Guy Royse

Work. Life. Code. Game. Lather. Rinse. Repeat.

Namelings, Namespaces, Nicknames, and Aliases

I like words. Old words. New words. Obscure words. And, most interestingly, forgotten words. I’m not the only one who likes this sort of stuff as several years ago I found this site called the Compendium of Lost Words.

One word I learned from it struck me as useful. That word: nameling. A nameling is someone with whom you share a name. My name is Guy and I don’t encounter namelings very often as my name is, shall we say, uncommon. However, you might have a more common name like Bill or George (anything but Sue) and know several namelings. Regardless, now that we have a word for it, we can talk easily about the idea.

And, we can extend the idea of a nameling to other things. Things like software. Namelings occur all the time in software. We’ll be creating some module for our project and realize that its name conflicts with an existing module from another library. Or maybe we’ll have two libraries that have conflicting module names. Those modules are namelings.


We typically solve this problem using namespaces and aliases.

Namespaces provide a container, or space, for names to exist inside of to alleviate the conflict caused by the namelings. Among humans, this is the purpose served by surnames.

Aliases allow us to give namelings another name in a particular context. They are nicknames for the namelings that we use when we need to work with namelings at the same time and find using the namespace burdensome.
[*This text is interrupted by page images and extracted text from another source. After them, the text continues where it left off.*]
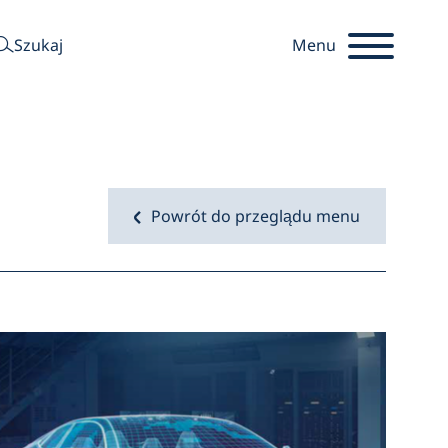
szukaj
Szukaj
Menu
Powrót do przeglądu menu
Startseite
Otwart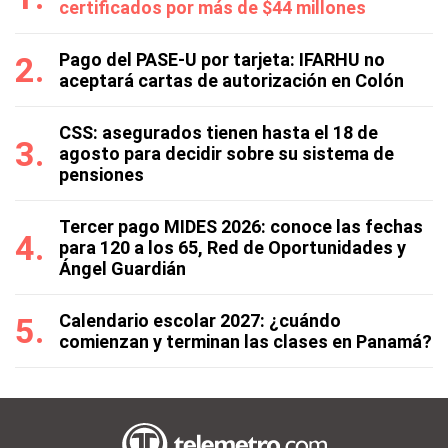
certificados por más de $44 millones
Pago del PASE-U por tarjeta: IFARHU no
aceptará cartas de autorización en Colón
CSS: asegurados tienen hasta el 18 de
agosto para decidir sobre su sistema de
pensiones
Tercer pago MIDES 2026: conoce las fechas
para 120 a los 65, Red de Oportunidades y
Ángel Guardián
Calendario escolar 2027: ¿cuándo
comienzan y terminan las clases en Panamá?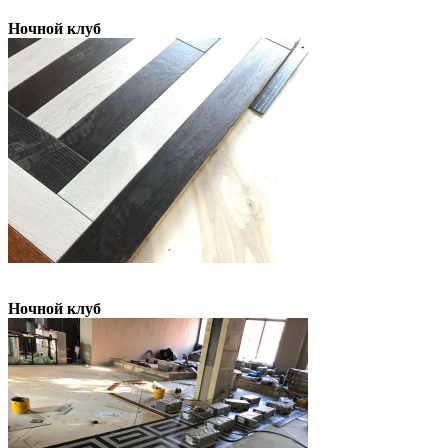
Ночной клуб
Ночной клуб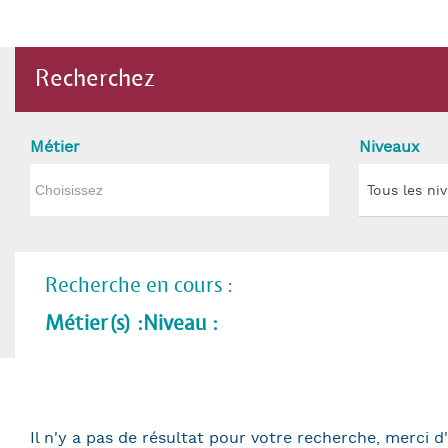
Recherchez
Métier
Niveaux
Tous les ni
Recherche en cours :
Métier(s) :
Niveau :
Il n'y a pas de résultat pour votre recherche, merci d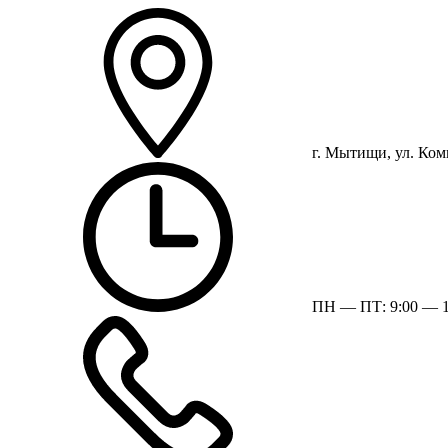
г. Мытищи, ул. Ком
ПН — ПТ: 9:00 — 1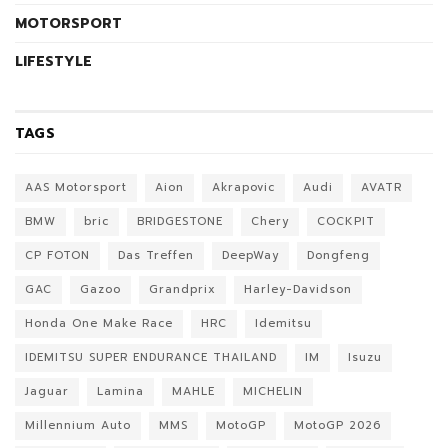
MOTORSPORT
LIFESTYLE
TAGS
AAS Motorsport
Aion
Akrapovic
Audi
AVATR
BMW
bric
BRIDGESTONE
Chery
COCKPIT
CP FOTON
Das Treffen
DeepWay
Dongfeng
GAC
Gazoo
Grandprix
Harley-Davidson
Honda One Make Race
HRC
Idemitsu
IDEMITSU SUPER ENDURANCE THAILAND
IM
Isuzu
Jaguar
Lamina
MAHLE
MICHELIN
Millennium Auto
MMS
MotoGP
MotoGP 2026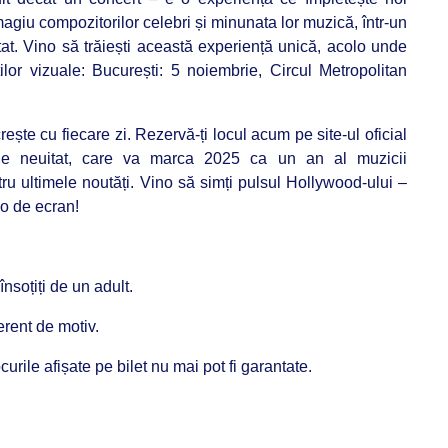
magiu compozitorilor celebri și minunata lor muzică, într-un
at. Vino să trăiești această experiență unică, acolo unde
lor vizuale: București: 5 noiembrie, Circul Metropolitan
 crește cu fiecare zi. Rezervă-ți locul acum pe site-ul oficial
de neuitat, care va marca 2025 ca un an al muzicii
u ultimele noutăți. Vino să simți pulsul Hollywood-ului –
lo de ecran!
însoțiți de un adult.
erent de motiv.
urile afișate pe bilet nu mai pot fi garantate.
Among humans, we use nicknames to clearly talk to, with, and about namelings.

I propose we change how we talk about our code in this regard. We should use these older words instead of inventing new one. So, we can talk about it like this:

Namespaces are used to resolve namelings. Nicknames are given to namelings when both are in the code together and we don’t want to use namespaces.

This is way more fun than naming conflicts and aliases!